### Exercise goal
Everything from the line containing "Applicazione Cloud dedicata" through the last line of the data below should be given again exactly, both end lines included and nothing more.

### Information shown

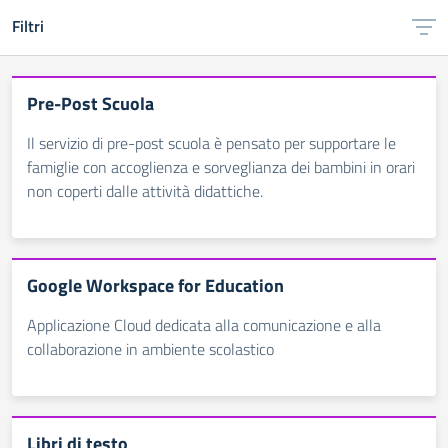
Filtri
Pre-Post Scuola
Il servizio di pre-post scuola è pensato per supportare le
famiglie con accoglienza e sorveglianza dei bambini in orari
non coperti dalle attività didattiche.
Google Workspace for Education
Applicazione Cloud dedicata alla comunicazione e alla
collaborazione in ambiente scolastico
Libri di testo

### Result of this task
Applicazione Cloud dedicata alla comunicazione e alla
collaborazione in ambiente scolastico
Libri di testo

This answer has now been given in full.